To ancient Filipinos, these beings were relegated as one-dimensional and opaque. The cannibalistic aswang was always evil; the fickle tikbalang always mischievous. The Christianity Filipinos received from the West did nothing to help with the understanding of that lore. Catholic priests dismissed them all by tearing down their shrines and branding their way of life as works of the devil. They rejected the Filipinos' capacity for culture and portrayed them as primitive and childlike. They called the Filipino ignorant and used this ignorance, this fear the mysteries of his local mythology, to keep him inside the pueblo, under the shadow of the church’s bells. Just as the Americans would do in 1898 when their imperialist government would refuse to acknowledge the Filipino revolutionary government, and their yellow press would paint Filipinos as tree-dwelling savages: unwashed, bloodthirsty, unfit for self-rule.

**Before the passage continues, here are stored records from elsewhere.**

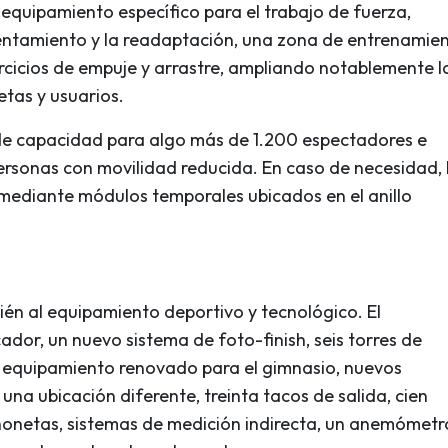
 equipamiento específico para el trabajo de fuerza,
entamiento y la readaptación, una zona de entrenamie
jercicios de empuje y arrastre, ampliando notablemente l
etas y usuarios.
 de capacidad para algo más de 1.200 espectadores e
rsonas con movilidad reducida. En caso de necesidad, 
o mediante módulos temporales ubicados en el anillo
n al equipamiento deportivo y tecnológico. El
dor, un nuevo sistema de foto-finish, seis torres de
 equipamiento renovado para el gimnasio, nuevos
una ubicación diferente, treinta tacos de salida, cien
chonetas, sistemas de medición indirecta, un anemómetr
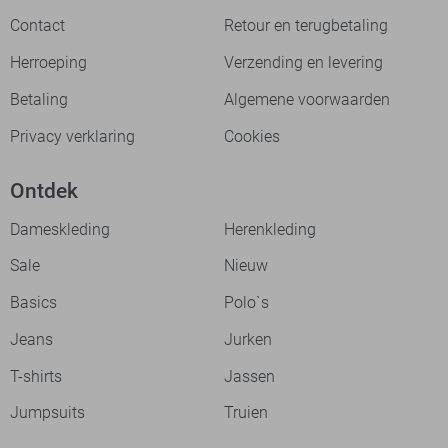
Contact
Retour en terugbetaling
Herroeping
Verzending en levering
Betaling
Algemene voorwaarden
Privacy verklaring
Cookies
Ontdek
Dameskleding
Herenkleding
Sale
Nieuw
Basics
Polo`s
Jeans
Jurken
T-shirts
Jassen
Jumpsuits
Truien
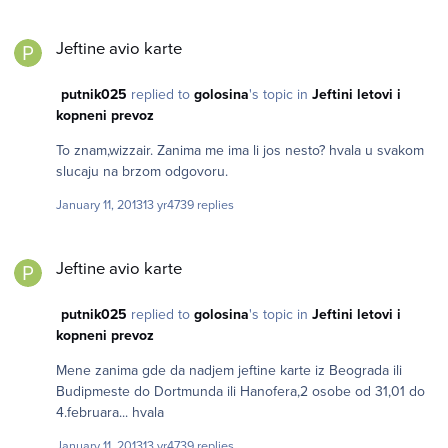
Jeftine avio karte
Jeftine avio karte
putnik025
replied to
golosina
's topic in
Jeftini letovi i
kopneni prevoz
To znam,wizzair. Zanima me ima li jos nesto? hvala u svakom
slucaju na brzom odgovoru.
January 11, 2013
13 yr
4739 replies
Jeftine avio karte
Jeftine avio karte
putnik025
replied to
golosina
's topic in
Jeftini letovi i
kopneni prevoz
Mene zanima gde da nadjem jeftine karte iz Beograda ili
Budipmeste do Dortmunda ili Hanofera,2 osobe od 31,01 do
4.februara... hvala
January 11, 2013
13 yr
4739 replies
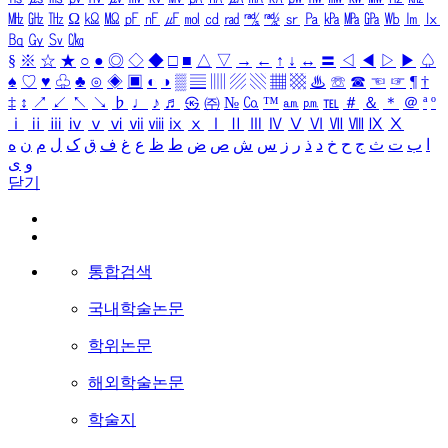
㎒
㎓
㎔
Ω
㏀
㏁
㎊
㎋
㎌
㏖
㏅
㎭
㎮
㎯
㏛
㎩
㎪
㎫
㎬
㏝
㏐
㏓
㏃
㏉
㏜
㏆
§
※
☆
★
○
●
◎
◇
◆
□
■
△
▽
→
←
↑
↓
↔
〓
◁
◀
▷
▶
♤
♠
♡
♥
♧
♣
⊙
◈
▣
◐
◑
▒
▤
▥
▨
▧
▦
▩
♨
☏
☎
☜
☞
¶
†
‡
↕
↗
↙
↖
↘
♭
♩
♪
♬
㉿
㈜
№
㏇
™
㏂
㏘
℡
＃
＆
＊
＠
ª
º
ⅰ
ⅱ
ⅲ
ⅳ
ⅴ
ⅵ
ⅶ
ⅷ
ⅸ
ⅹ
Ⅰ
Ⅱ
Ⅲ
Ⅳ
Ⅴ
Ⅵ
Ⅶ
Ⅷ
Ⅸ
Ⅹ
ا
ب
ت
ث
ج
ح
خ
د
ذ
ر
ز
س
ش
ص
ض
ط
ظ
ع
غ
ف
ق
ک
ل
م
ن
ه
و
ی
닫기
통합검색
국내학술논문
학위논문
해외학술논문
학술지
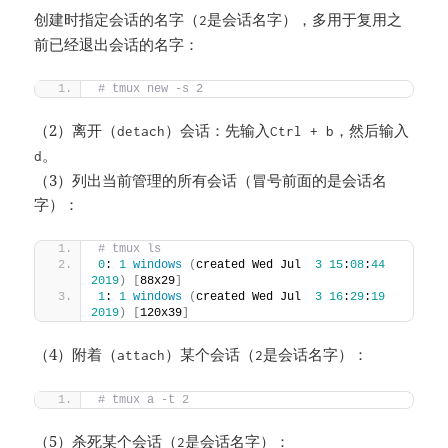
创建时指定会话的名字（
是会话名字），多用于复用之
2
前已经退出会话的名字：
# tmux new -s 2  
（2）离开（
）会话：先输入
，然后输入
detach
Ctrl + b
。
d
（3）列出当前管理的所有会话（冒号前面的是会话名
字）：
# tmux ls
0
: 
1
windows
(
created Wed Jul  
3
15
:
08
:
44
2019
)
[
88x29
]
1
: 
1
windows
(
created Wed Jul  
3
16
:
29
:
19
2019
)
[
120x39
]
（4）附着（
）某个会话（
是会话名字）：
attach
2
# tmux a -t 2
（5）杀死某个会话（
是会话名字）：
2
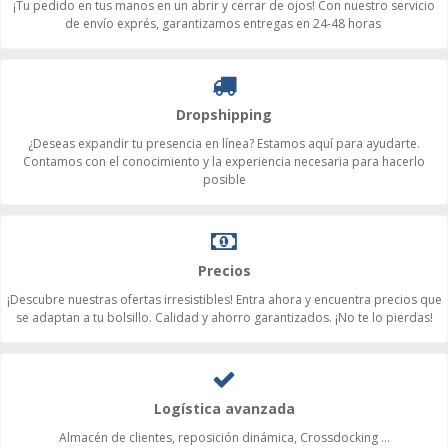
¡Tu pedido en tus manos en un abrir y cerrar de ojos! Con nuestro servicio
de envío exprés, garantizamos entregas en 24-48 horas
Dropshipping
¿Deseas expandir tu presencia en línea? Estamos aquí para ayudarte.
Contamos con el conocimiento y la experiencia necesaria para hacerlo
posible
Precios
¡Descubre nuestras ofertas irresistibles! Entra ahora y encuentra precios que
se adaptan a tu bolsillo. Calidad y ahorro garantizados. ¡No te lo pierdas!
Logística avanzada
Almacén de clientes, reposición dinámica, Crossdocking ...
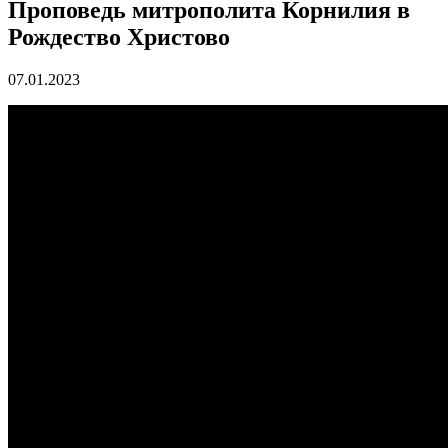
Проповедь митрополита Корнилия в
Рождество Христово
07.01.2023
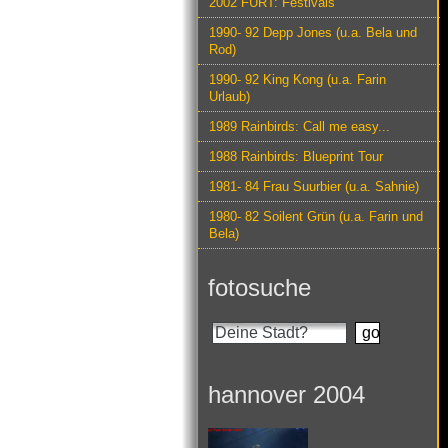
2002 FURT: Festivals
1990- 92 Depp Jones (u.a. Bela und
Rod)
1990- 92 King Kong (u.a. Farin
Urlaub)
1989 Rainbirds: Call me easy...
1988 Rainbirds: Blueprint Tour
1981- 84 Frau Suurbier (u.a. Sahnie)
1980- 82 Soilent Grün (u.a. Farin und
Bela)
fotosuche
hannover 2004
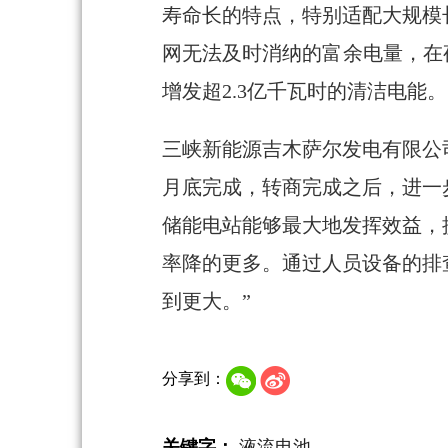
寿命长的特点，特别适配大规模
网无法及时消纳的富余电量，在
增发超2.3亿千瓦时的清洁电能。
三峡新能源吉木萨尔发电有限公
月底完成，转商完成之后，进一
储能电站能够最大地发挥效益，
率降的更多。通过人员设备的排
到更大。”
分享到：
关键字：
液流电池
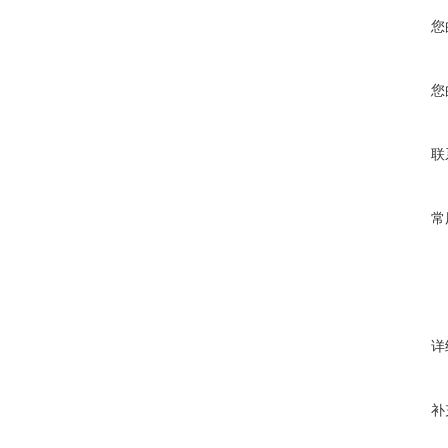
您
您
联
常
详
补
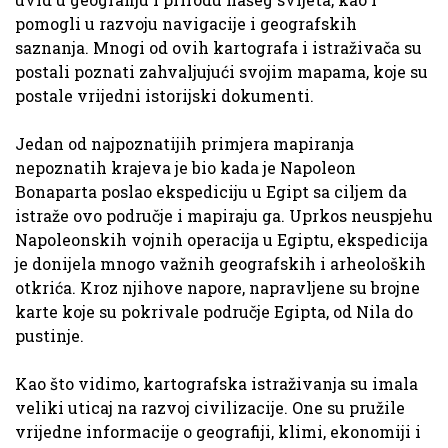
pomogli u razvoju navigacije i geografskih
saznanja. Mnogi od ovih kartografa i istraživača su
postali poznati zahvaljujući svojim mapama, koje su
postale vrijedni istorijski dokumenti.
Jedan od najpoznatijih primjera mapiranja
nepoznatih krajeva je bio kada je Napoleon
Bonaparta poslao ekspediciju u Egipt sa ciljem da
istraže ovo područje i mapiraju ga. Uprkos neuspjehu
Napoleonskih vojnih operacija u Egiptu, ekspedicija
je donijela mnogo važnih geografskih i arheoloških
otkrića. Kroz njihove napore, napravljene su brojne
karte koje su pokrivale područje Egipta, od Nila do
pustinje.
Kao što vidimo, kartografska istraživanja su imala
veliki uticaj na razvoj civilizacije. One su pružile
vrijedne informacije o geografiji, klimi, ekonomiji i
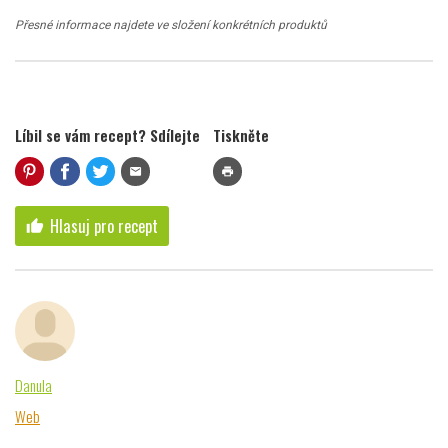
Přesné informace najdete ve složení konkrétních produktů
Líbil se vám recept? Sdílejte
Tiskněte
mail
print
Hlasuj pro recept
thumb_up
Danula
Web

In many ways my mysterious guest was on the same journey as the culture that defined him. I did not pretend to understand his nature or motives, or why we who are alive demonize the spirits of the unknown. When I was in my teens then I've been called a Satan worshipper too, by "brothers in Christ" who didn't understand my video games and my heavy metal music. So all I could say was, if my guest was real, I completely sympathized.

"You're just going to have to stop pissing me off," I said. "You're already making me look silly talking to thin air."

It's been hours since breakfast so I decided to have lunch as I rested there. I took out a sandwich, broke it in two, and laid one half on a paper napkin. I told my guest that I was leaving it there for him – a peace offering. I also filled a paper cup with juice, spiked it with lambanog (coconut brandy), covered it in napkin and left it beside the sandwich.

After the modest meal I said a short prayer for my protection, and for my unseen guest to be at peace. I was never a believer in prayers for the dead or other such spirits – and in the Christian beliefs I grew up with, my guest would definitely be condemned as a demon. But at the same time, kindness and prayer for a troubled spirit's repose somehow felt like the better thing to do. It was just as well. I made it home without further incident.